6. Vollzugsöffnende Maßnahmen sind die wesentlichen Elemente der Entlassungsvorbereitung. Sie sind daher ein wesentliches Instrumentarium zur Umsetzung der Gestaltungsgrundsätze nach Art. 3 BaySvVollzG sowie zum Erreichen der Vollzugsziele nach Art. 2 BaySvVollzG.

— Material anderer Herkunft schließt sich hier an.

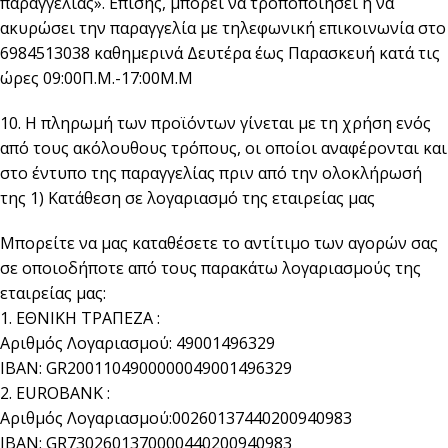
παραγγελίας». Επίσης, μπορεί να τροποποιήσει ή να
ακυρώσει την παραγγελία με τηλεφωνική επικοινωνία στο
6984513038 καθημερινά Δευτέρα έως Παρασκευή κατά τις
ώρες 09:00Π.Μ.-17:00Μ.Μ
10. Η πληρωμή των προϊόντων γίνεται με τη χρήση ενός
από τους ακόλουθους τρόπους, οι οποίοι αναφέρονται και
στο έντυπο της παραγγελίας πριν από την ολοκλήρωσή
της 1) Κατάθεση σε λογαριασμό της εταιρείας μας
Μπορείτε να μας καταθέσετε το αντίτιμο των αγορών σας
σε οποιοδήποτε από τους παρακάτω λογαριασμούς της
εταιρείας μας:
1. ΕΘΝΙΚΗ ΤΡΑΠΕΖΑ :
Αριθμός Λογαριασμού: 49001496329
IBAN: GR2001104900000049001496329
2. EUROBANK :
Αριθμός Λογαριασμού:00260137440200940983
IBAN: GR7302601370000440200940983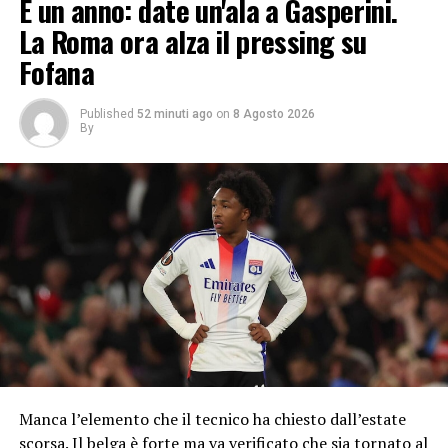
È un anno: date un'ala a Gasperini.
La Roma ora alza il pressing su
Fofana
Published
52 minuti ago
on
8 Agosto 2026
By
Manca l’elemento che il tecnico ha chiesto dall’estate
scorsa. Il belga è forte ma va verificato che sia tornato al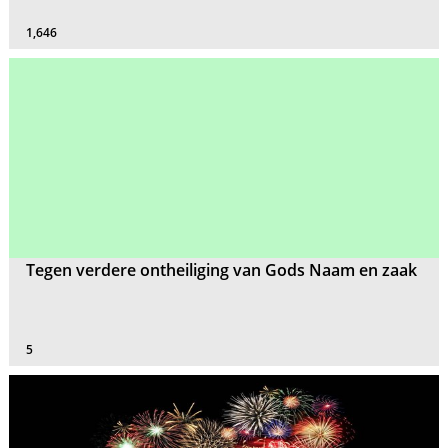
1,646
Tegen verdere ontheiliging van Gods Naam en zaak
5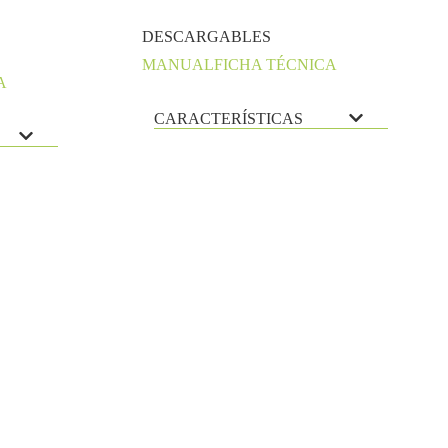
DESCARGABLES
MANUAL
FICHA TÉCNICA
A
CARACTERÍSTICAS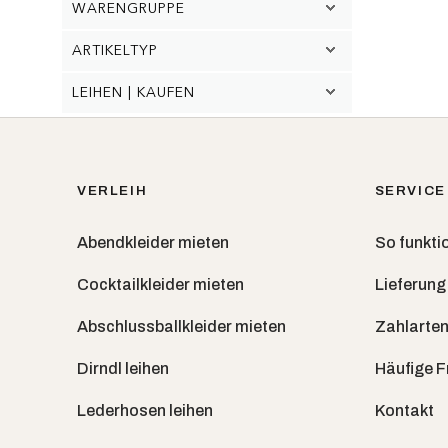
WARENGRUPPE
ARTIKELTYP
LEIHEN | KAUFEN
VERLEIH
SERVICE
Abendkleider mieten
So funktio
Cocktailkleider mieten
Lieferung
Abschlussballkleider mieten
Zahlarten
Dirndl leihen
Häufige 
Lederhosen leihen
Kontakt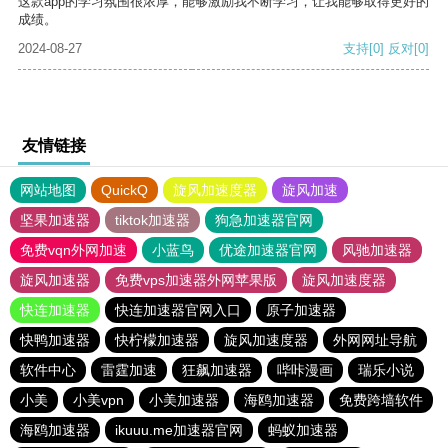
这款app的学习氛围很浓厚，能够激励我不断学习，让我能够取得更好的
成绩。
2024-08-27
支持
[0]
反对
[0]
友情链接
网站地图
QuickQ
旋风加速度器
旋风加速
坚果加速器
tiktok加速器
狗急加速器官网
免费vqn外网加速
小蓝鸟
优途加速器官网
风驰加速器
旋风加速器
免费vps加速器外网苹果版
旋风加速度器
快连加速器
快连加速器官网入口
原子加速器
快鸭加速器
快柠檬加速器
旋风加速度器
外网网址导航
软件中心
雷霆加速
狂飙加速器
哔咔漫画
瑞乐小说
小美
小美vpn
小美加速器
海鸥加速器
免费跨墙软件
海鸥加速器
ikuuu.me加速器官网
蚂蚁加速器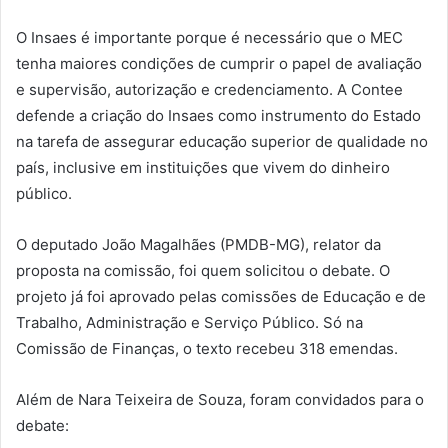
O Insaes é importante porque é necessário que o MEC
tenha maiores condições de cumprir o papel de avaliação
e supervisão, autorização e credenciamento. A Contee
defende a criação do Insaes como instrumento do Estado
na tarefa de assegurar educação superior de qualidade no
país, inclusive em instituições que vivem do dinheiro
público.
O deputado João Magalhães (PMDB-MG), relator da
proposta na comissão, foi quem solicitou o debate. O
projeto já foi aprovado pelas comissões de Educação e de
Trabalho, Administração e Serviço Público. Só na
Comissão de Finanças, o texto recebeu 318 emendas.
Além de Nara Teixeira de Souza, foram convidados para o
debate:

7. Bezüglich der Frage, ob der Sicherungsverwahrte Anspruch auf mehr als die gesetzlich vorgeschriebenen vier Ausführungen pro Jahr nach Art. 54 Abs. 3 BaySvVollzG hat, steht der Vollzugsbehörde ein Ermessensspielraum zu. Hinsichtlich einer etwaigen Missbrauchs- oder Fluchtgefahr hat sie eine Einschätzungsprärogative. Eine solche Gefahr kann dabei nicht bejaht werden, wenn zuvor die Mindestanzahl von jährlich vier Ausführungen bei gleicher Sachlage gewährt worden ist.
Normenkette
GG Art. 19 Abs. 4; BaySvVollzG Art. 2-3, 9 Abs. 1 S. 2 Nr. 12, Art. 54 Abs. 1
Verfahrensgang
LG Regensburg (Entscheidung vom 16.11.2020; Aktenzeichen SR StVK 1017/17) |
Tenor
I.
Auf die Rechtsbeschwerde des Sicherungsverwahrten werden der Beschluss der auswärtigen kleinen Strafvollstreckungskammer des Landgerichts Regensburg bei dem Amtsgericht Straubing vom 16.11.2020 und die Vollzugsplanfortschreibungen der Justizvollzugsanstalt Straubing, zuletzt in der Fassung vom 30.07.2020, aufgehoben, soweit darin über 4 Ausführungen pro Jahr hinaus konkrete weitere vollzugsöffnende Maßnahmen versagt worden sind.
II.
Die Justizvollzugsanstalt Straubing wird verpflichtet, den Sicherungsverwahrten unter Beachtung der Rechtsauffassung des Senats erneut zu verbescheiden.
III.
Im Übrigen wird die Rechtsbeschwerde als unbegründet verworfen.
IV.
Die Gebühren werden um 4/5 ermäßigt.
V.
Von den Auslagen der Staatskasse sowie von den den Beteiligten in beiden Instanzen entstandenen notwendigen Auslagen hat die Staatskasse 4/5 zu tragen, der Sicherungsverwahrte 1/5.
VI.
Der Gegenstandswert wird für beide Instanzen auf 5.000,00 Euro festgesetzt.
Gründe
I.
Der Beschwerdeführer ist ab dem 18.01.2017 in der Justizvollzugsanstalt Straubing, Abteilung für Sicherungsverwahrung, untergebracht. Zuvor hatte er bis zum 13.12.2016 vollständig eine Freiheitsstrafe von 6 Jahren und 6 Monaten aufgrund einer Verurteilung des Landgerichts Kempten vom 05.11.2009 wegen gefährlicher Körperverletzung verbüßt.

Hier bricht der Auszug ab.